Old industrial site in Cleveland could be sold soon, but neighbors say help is needed now

Posted at 10:42 AM, Aug 07, 2017
and last updated 2017-08-07 10:42:00-04

News 5 previously exposed acity-owned property that has dangerous damage, overgrown weeds and wild animals on Cleveland’s west side. Now, an ordinance was just introduced to allow the city to sell the old Midland Steel site on Madison Avenue to a company called Weston, Inc. that would create an industrial facility.

However, On Your Side Investigators are showing there's still much more to do to keep neighbors safe.

Three weeks ago we told you Patrick Murphy's story about being injured from a downed fence surrounding the city-owned lot at West 106th and Madison. After our phone calls, zip ties now hold the fence together. The city did respond and come out for a fix. However, directly across from the field of weeds is a fence on West 110th that remains untouched. It’s been broken for a while even though city crews were already out in that area to fix the other fence.

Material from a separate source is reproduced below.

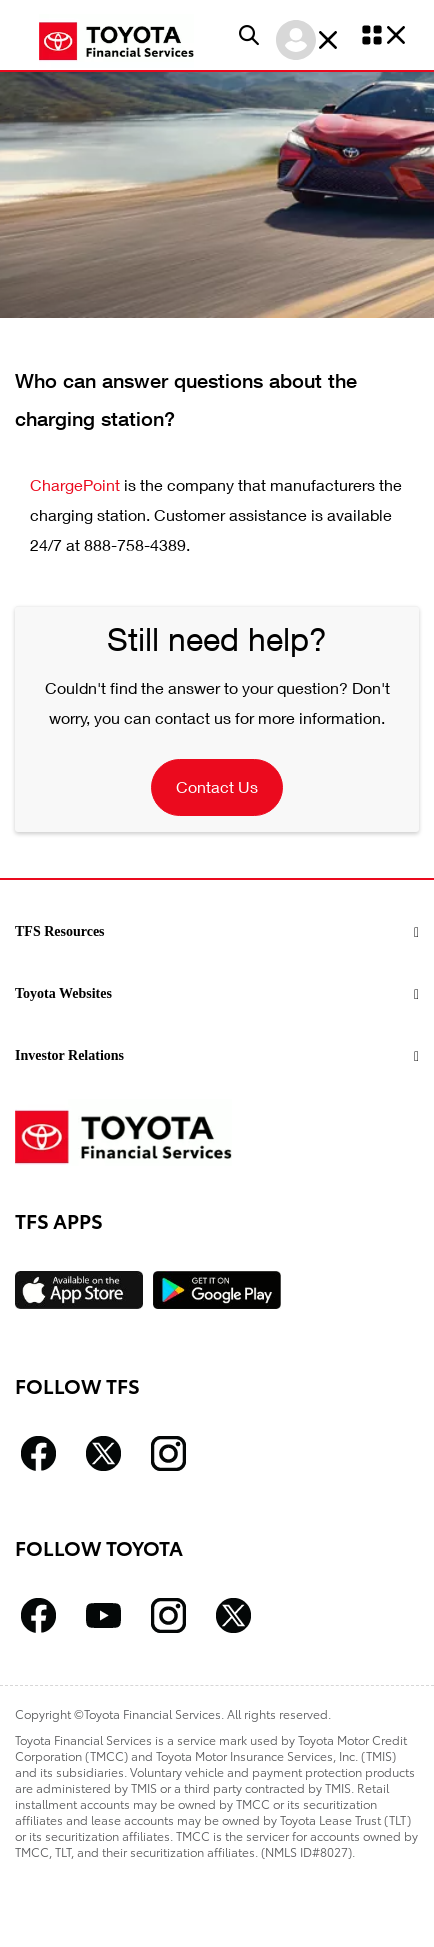 This screenshot has width=434, height=1947. I want to click on [Available on the Play Store], so click(217, 1290).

The broken fence on West 110th is surrounded by deeply broken sidewalks and huge chunks of cement. That's not even mentioning the massive weeds that are still there three weeks after our initial report.

We were told the city doesn't have the right tools to chop the weeds. It contracts out the work and it's searching for a new company to cut them.

Then to add insult to injury, neighbors around the lot are enduring bumpy rides.

"It feels like you're on one of the old, wooden roller coasters," said Gary Wilke who’s lived in the neighborhood for 30 years.

West 106th that borders the old Midland Steel now-vacant lot is in terrible shape.

"The road is so horrible, I've got flat tires,” said Wilke. “My other car actually hit a pothole down here and it ripped the muffler off."

Wilke's neighbors also feel the pain.

"My family calls it Washboard Avenue,” said Mary Dean.

So, even though there could be good news about selling the property in the future, the neighbors told us they need action now. "Being ignored is not tolerable,” said Dean.

Mayor Frank Jackson's office declined our request for an on-camera interview.

Councilwoman Dona Brady, whose ward the site falls in, told us the ordinance could be passed as early as this month or next.